**PROVIDED DATA:**
------------------------------------------------
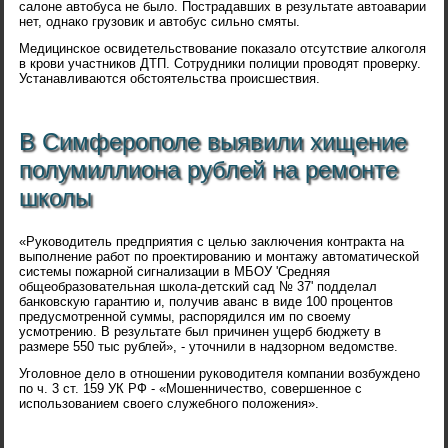
салоне автобуса не было. Пострадавших в результате автоаварии
нет, однако грузовик и автобус сильно смяты.
Медицинское освидетельствование показало отсутствие алкоголя
в крови участников ДТП. Сотрудники полиции проводят проверку.
Устанавливаются обстоятельства происшествия.
В Симферополе выявили хищение
полумиллиона рублей на ремонте
школы
«Руководитель предприятия с целью заключения контракта на
выполнение работ по проектированию и монтажу автоматической
системы пожарной сигнализации в МБОУ 'Средняя
общеобразовательная школа-детский сад № 37' подделал
банковскую гарантию и, получив аванс в виде 100 процентов
предусмотренной суммы, распорядился им по своему
усмотрению. В результате был причинен ущерб бюджету в
размере 550 тыс рублей», - уточнили в надзорном ведомстве.
Уголовное дело в отношении руководителя компании возбуждено
по ч. 3 ст. 159 УК РФ - «Мошенничество, совершенное с
использованием своего служебного положения».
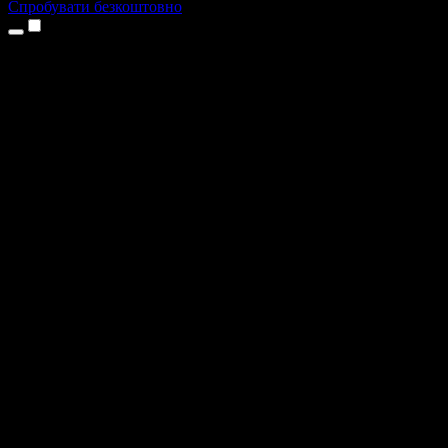
Спробувати безкоштовно
Продукти
Текст у мовлення
Додатки для iPhone та iPad
Додаток для Android
Розширення для Chrome
Розширення для Edge
Вебдодаток
Додаток для Mac
Додаток для Windows
ШІ-генератор голосу
Озвучення
Дубляж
------------------------------------------------
**EXERCISE BRIEF:** Would you give again exactly the lines from the line containing "усмотрению. В результате" through the end of the listing, both ends included, without any pictures?

**RESULT BELOW:**
усмотрению. В результате был причинен ущерб бюджету в
размере 550 тыс рублей», - уточнили в надзорном ведомстве.
Уголовное дело в отношении руководителя компании возбуждено
по ч. 3 ст. 159 УК РФ - «Мошенничество, совершенное с
использованием своего служебного положения».
Спробувати безкоштовно
Продукти
Текст у мовлення
Додатки для iPhone та iPad
Додаток для Android
Розширення для Chrome
Розширення для Edge
Вебдодаток
Додаток для Mac
Додаток для Windows
ШІ-генератор голосу
Озвучення
Дубляж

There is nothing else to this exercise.